PROBLEM REQUIREMENTS: Copy exactly, no pictures: every line from the one that contains "サイトマップ (580, 2271)" through the end of the entries below.

---*---

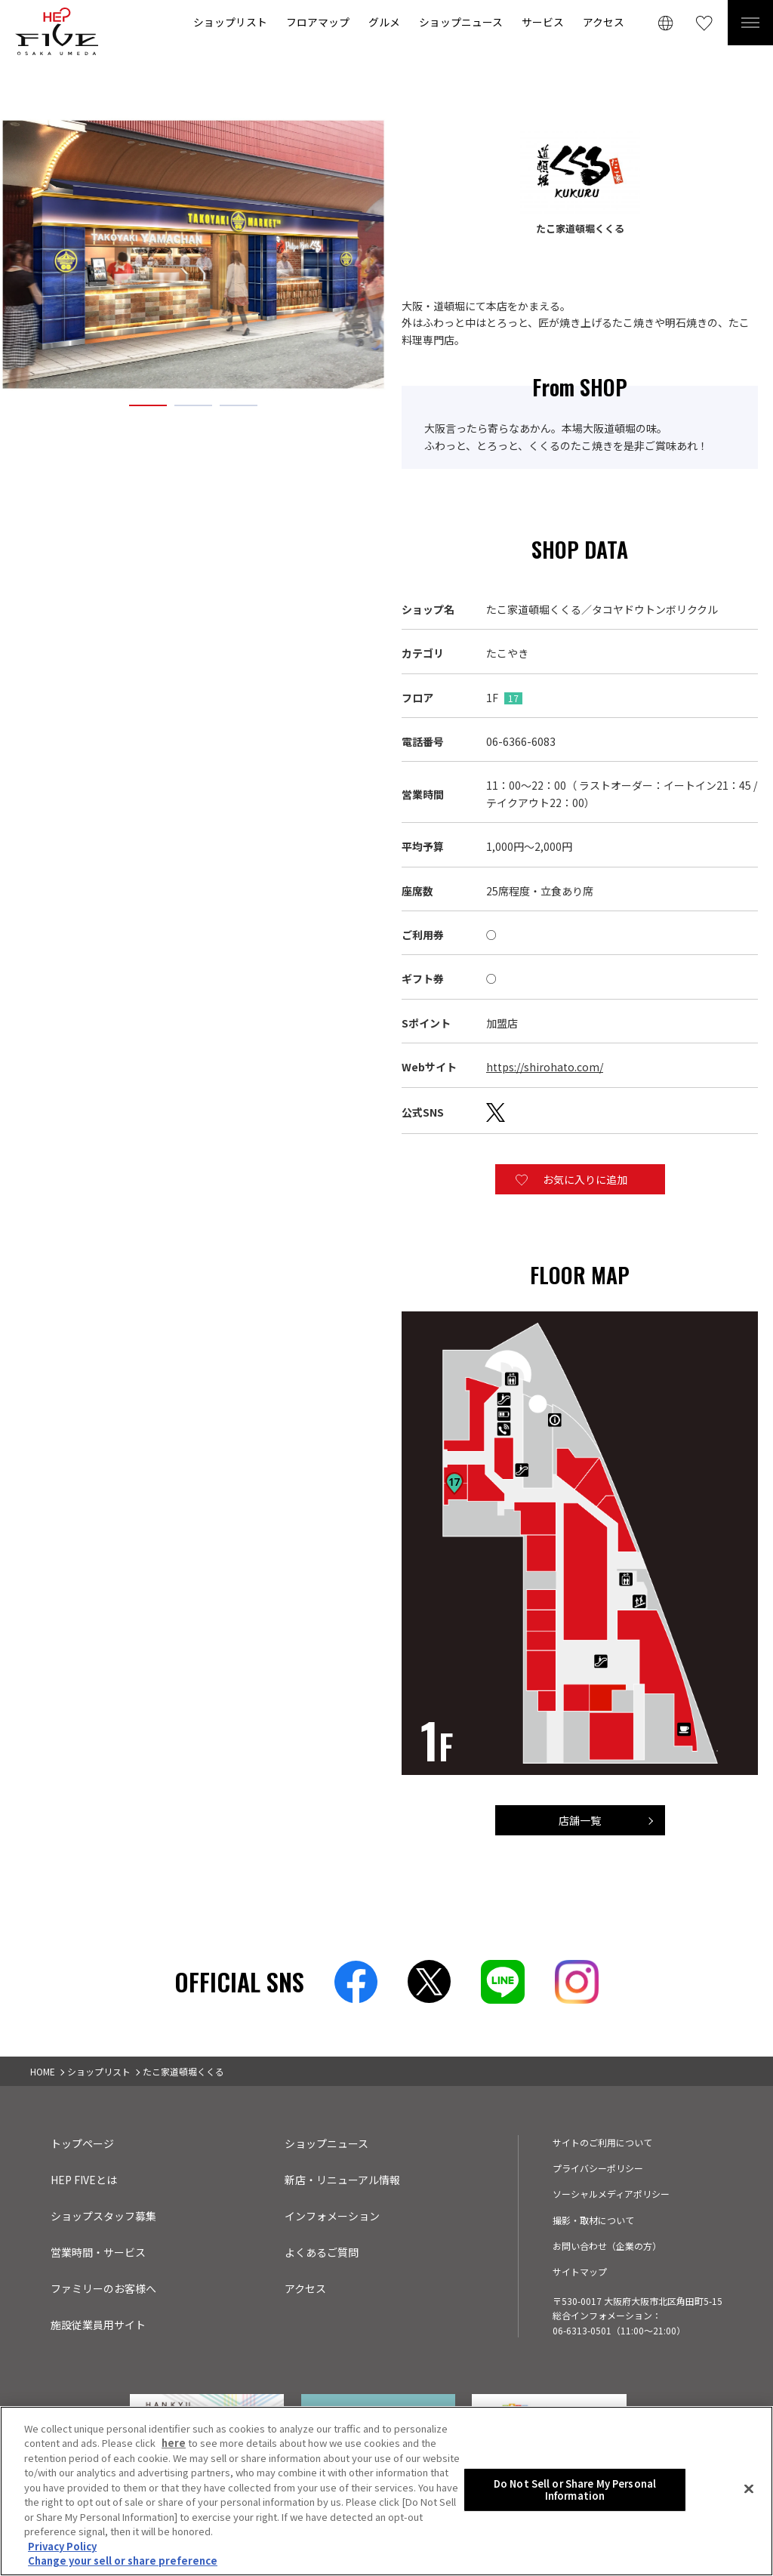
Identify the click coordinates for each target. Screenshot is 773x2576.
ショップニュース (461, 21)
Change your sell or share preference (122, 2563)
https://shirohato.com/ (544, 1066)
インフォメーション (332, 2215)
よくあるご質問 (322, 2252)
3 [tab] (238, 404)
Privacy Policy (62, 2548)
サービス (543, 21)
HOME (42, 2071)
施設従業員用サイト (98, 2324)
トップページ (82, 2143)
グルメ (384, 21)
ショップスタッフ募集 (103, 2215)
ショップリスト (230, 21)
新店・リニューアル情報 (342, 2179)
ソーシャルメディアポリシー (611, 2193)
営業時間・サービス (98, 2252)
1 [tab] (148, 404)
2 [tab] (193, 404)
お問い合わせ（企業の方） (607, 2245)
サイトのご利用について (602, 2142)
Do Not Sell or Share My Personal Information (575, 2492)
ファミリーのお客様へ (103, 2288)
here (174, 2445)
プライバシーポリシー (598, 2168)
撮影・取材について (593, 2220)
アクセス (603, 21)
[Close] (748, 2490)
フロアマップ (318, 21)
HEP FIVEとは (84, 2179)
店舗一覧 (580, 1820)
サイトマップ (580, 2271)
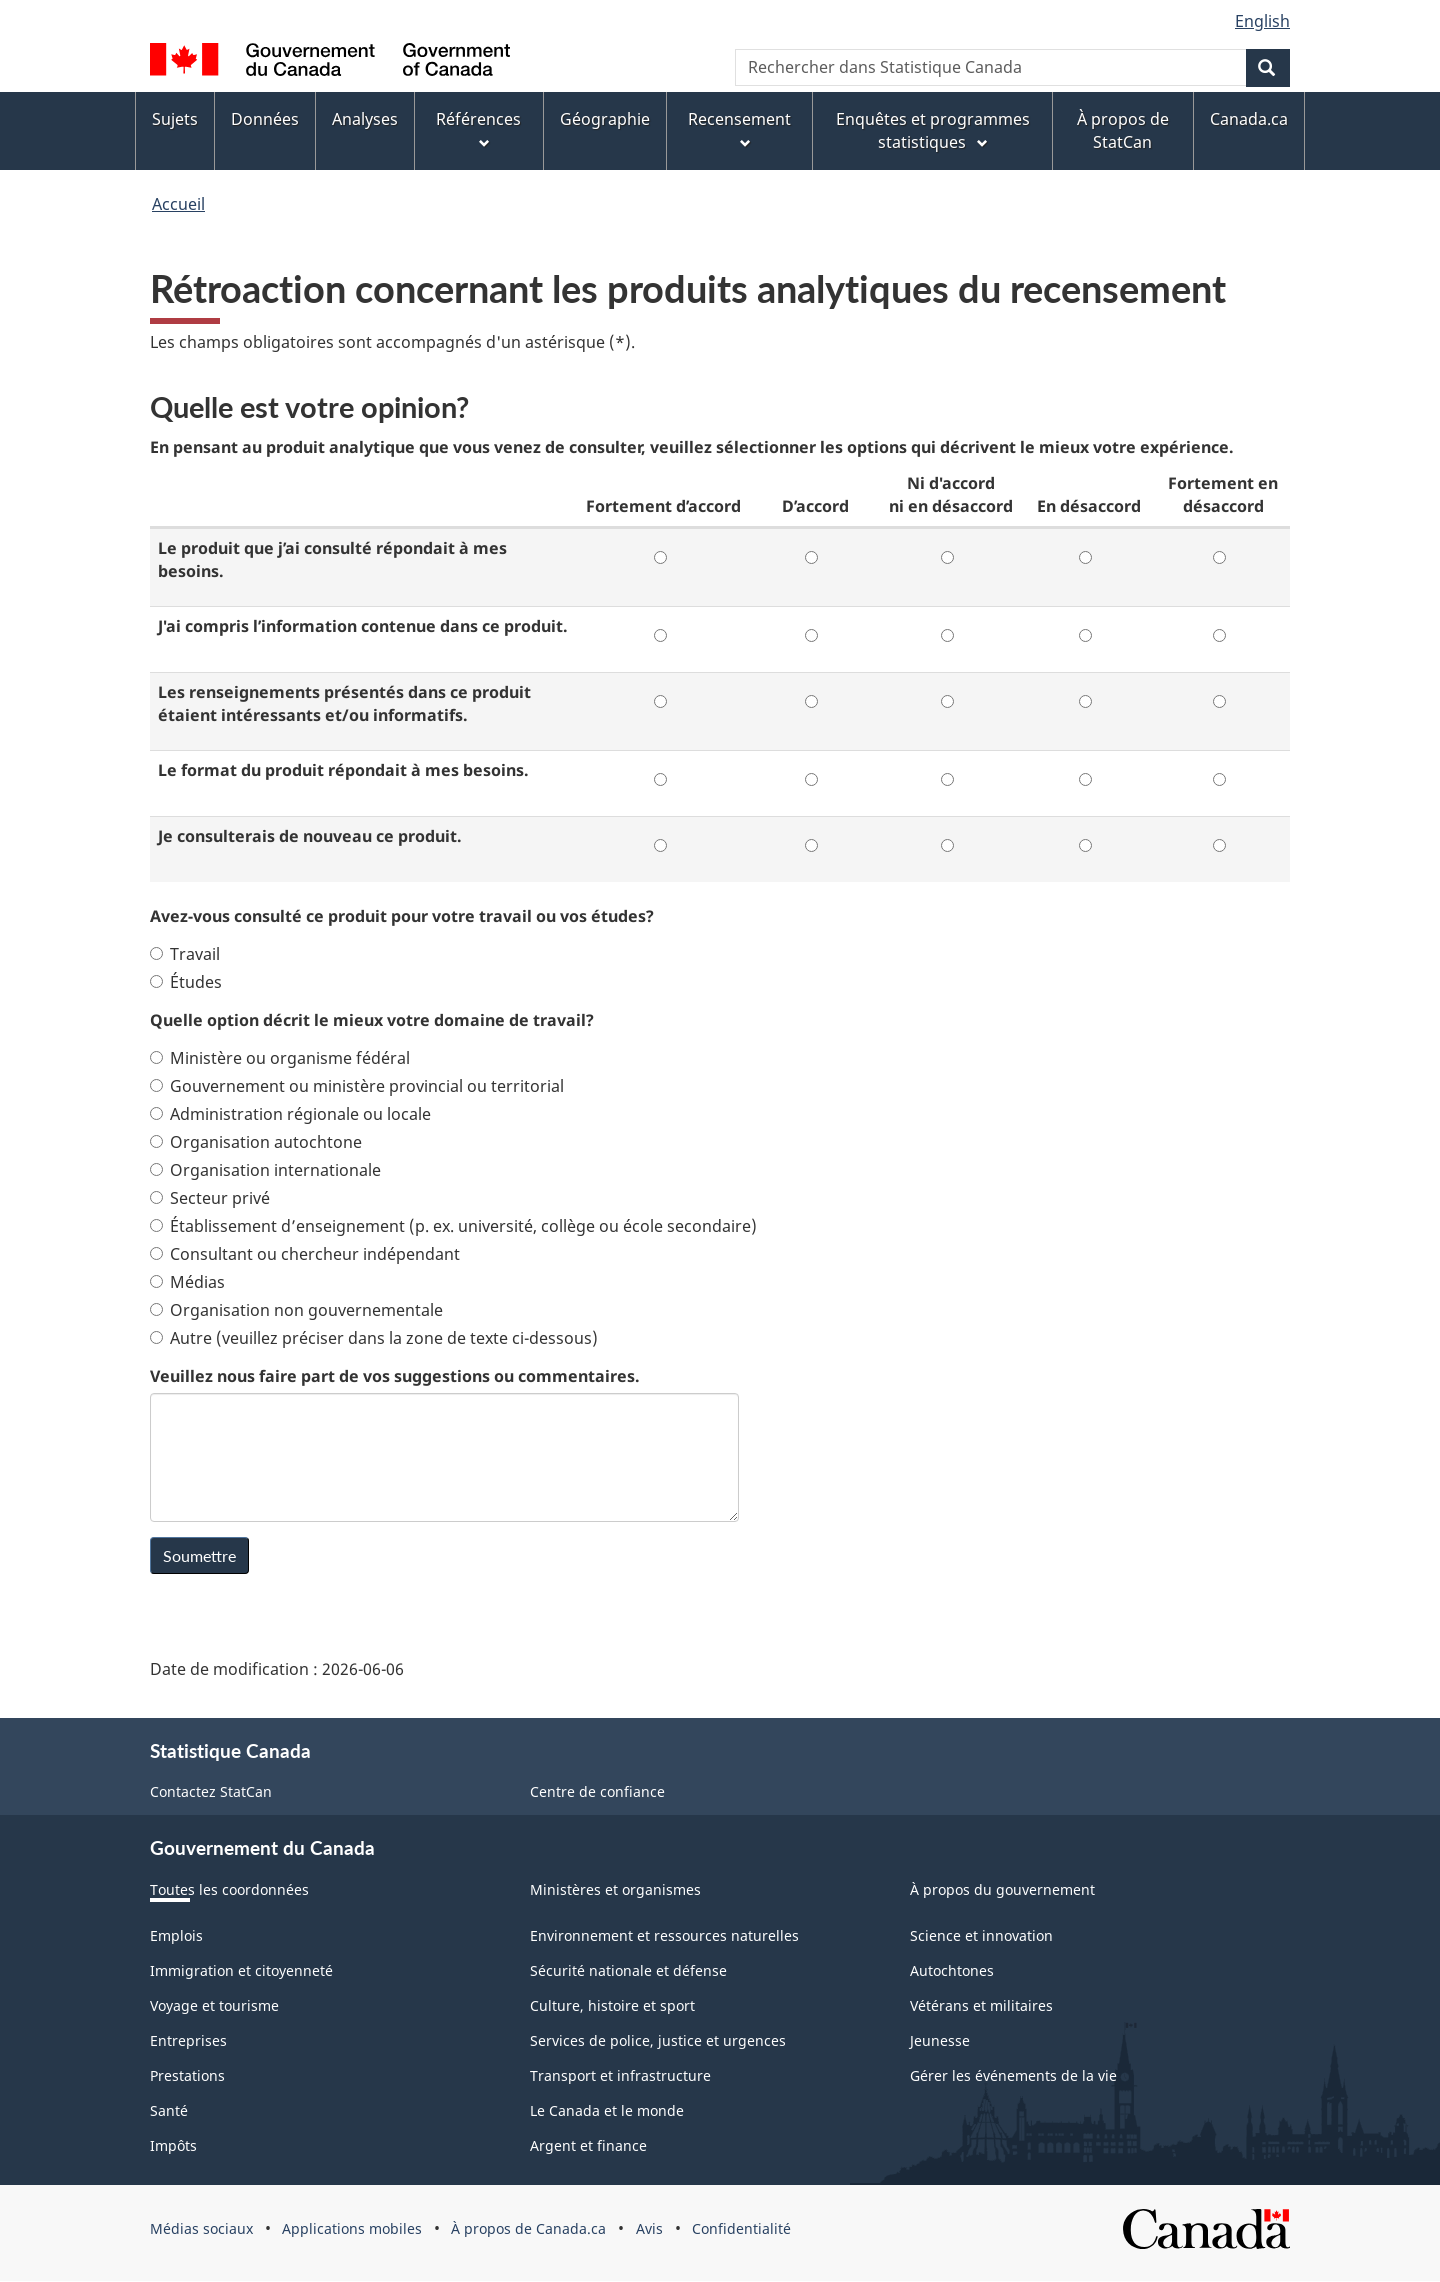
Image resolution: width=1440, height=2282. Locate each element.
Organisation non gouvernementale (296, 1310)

---*---

TASK RESPONSE:
サイトマップ (580, 2271)
Image resolution: width=1440, height=2282. Locate each element.
Organisation non gouvernementale (296, 1310)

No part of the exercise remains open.